Sometimes you can bring along a prospect too fast. Floyd Mayweather will be a champion, eventually, but not Saturday night. Gennaro Hernandez is not quite enough past his prime to relinquish his belt.
Mayweather was an American hero at the Atlanta olympics. The media story then was that his father, himself a boxer in the 70s, couldn't be there because he was doing time for drug trafficking. His uncle, Roger Mayweather, was a pretty fair middleweight in the mid-80s.
Mayweather is 17-0 with 13 knockouts against middling competition. That's good, but Atlanta was only three years ago. Mayweather is coming along all right, but a title shot now is premature. Worse, apparently his dad is out of prison and interfering with his training.
Gennaro Hernandez is 36-1-1. He fought Oscar De La Hoya in 1995, and failed to answer the bell for the seventh round, although the fight was still a contest.

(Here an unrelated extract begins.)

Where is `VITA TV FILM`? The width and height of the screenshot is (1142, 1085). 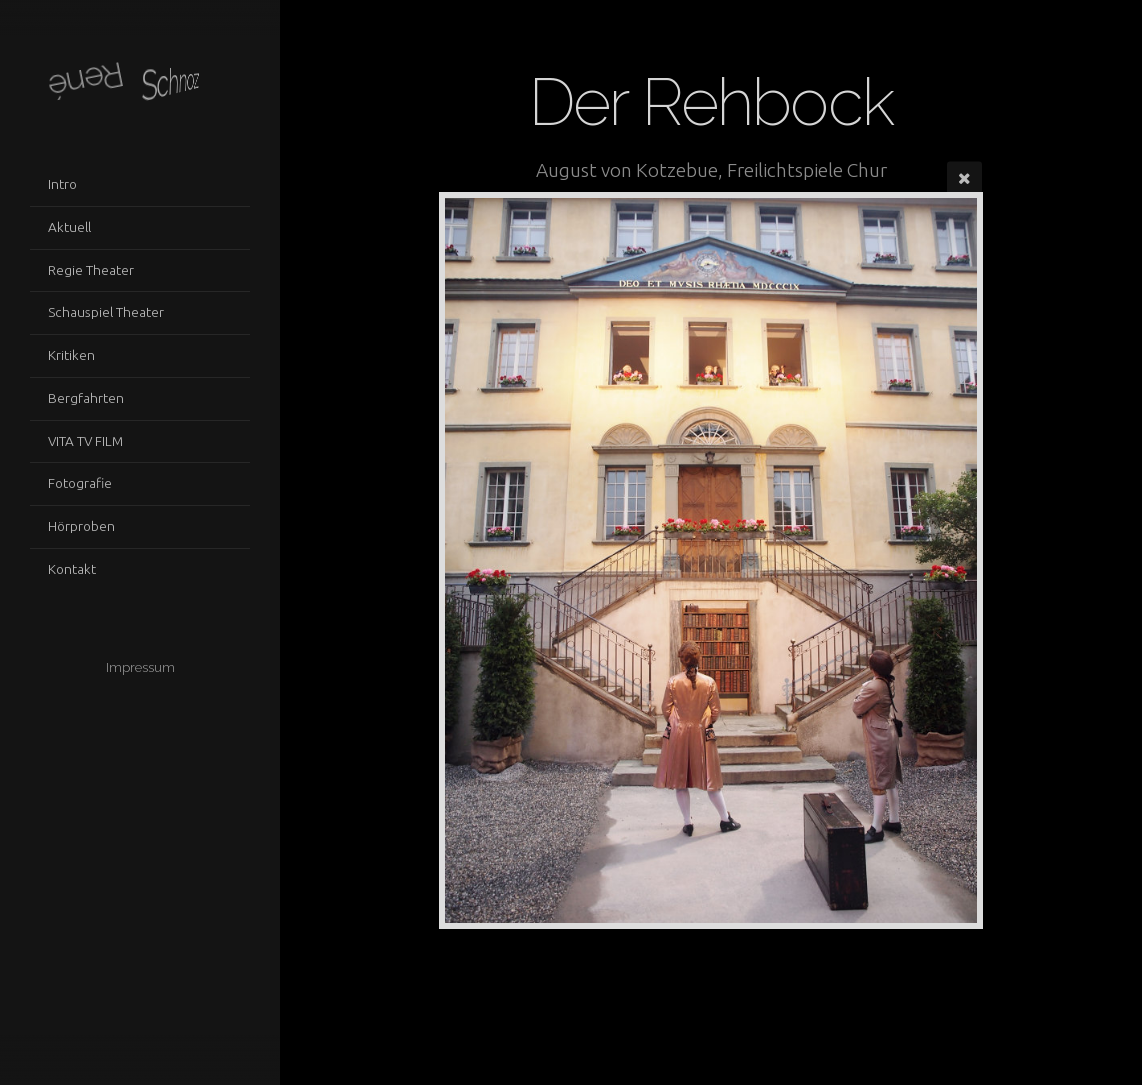 VITA TV FILM is located at coordinates (85, 441).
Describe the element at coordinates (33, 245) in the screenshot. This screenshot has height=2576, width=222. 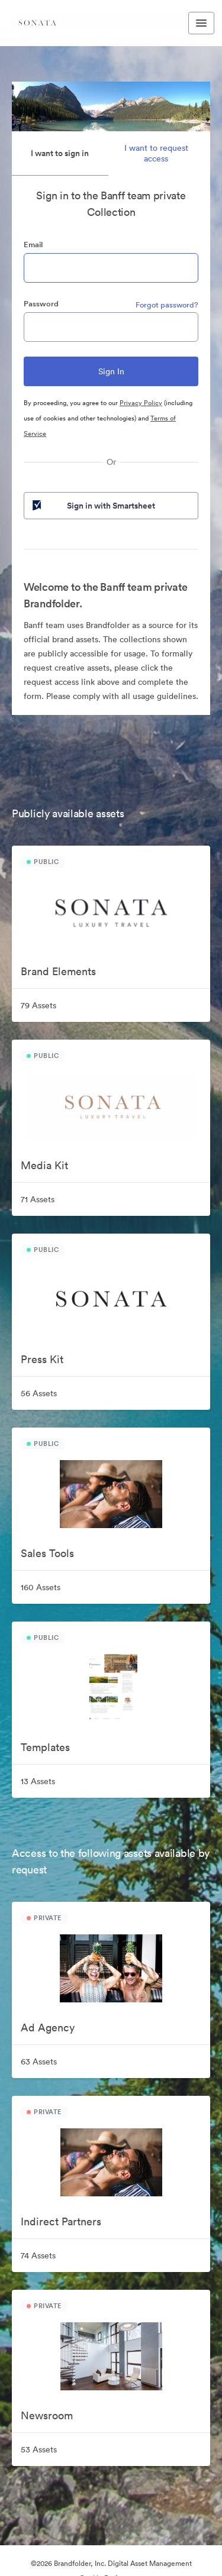 I see `Email` at that location.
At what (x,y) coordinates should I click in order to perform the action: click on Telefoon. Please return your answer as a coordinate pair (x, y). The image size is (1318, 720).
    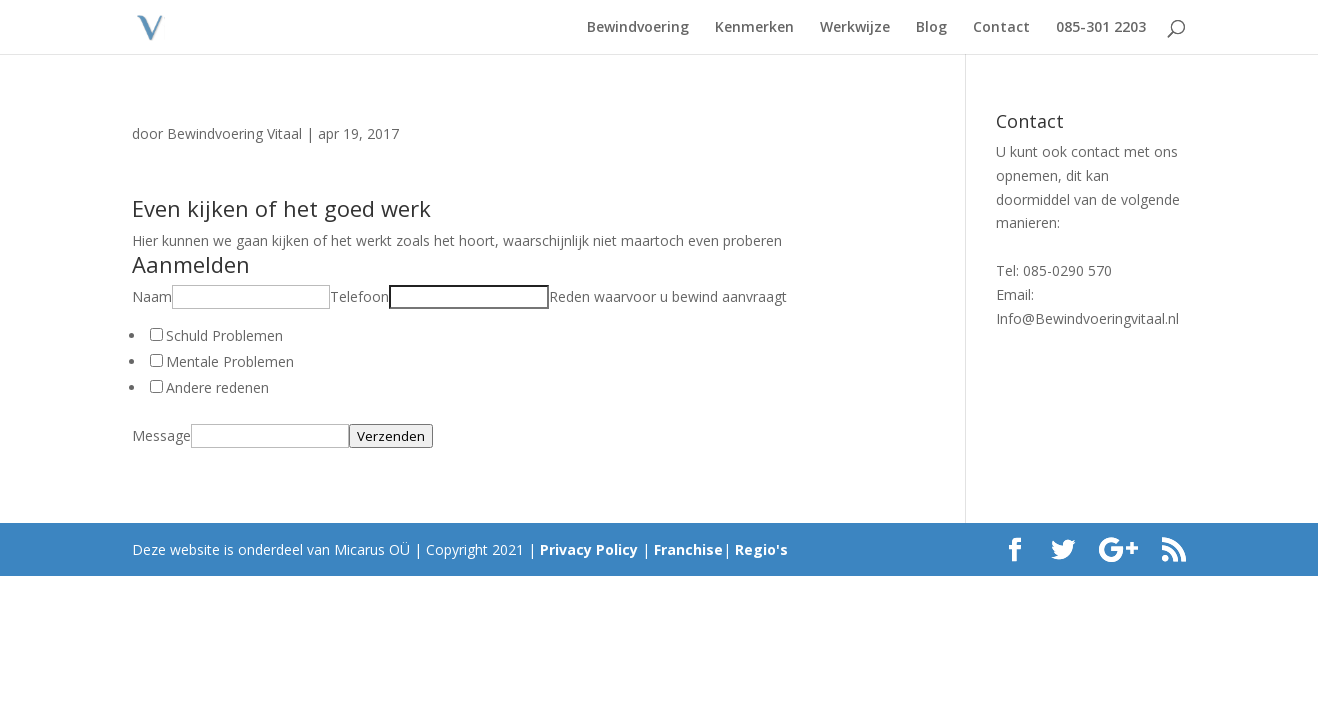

Mayweather is no De La Hoya. If you look at their last ten bouts, Hernandez has fought the class of his division, Mayweather the journeymen.
Look at this as an opportunity with moderate risk. The fight was announced universally at -120 for both fighters. Last we looked, the
Mirage in Vegas had Mayweather at -140, Hernandez at +110, so the action is moving Mayweather's way. Consider the contrarian view.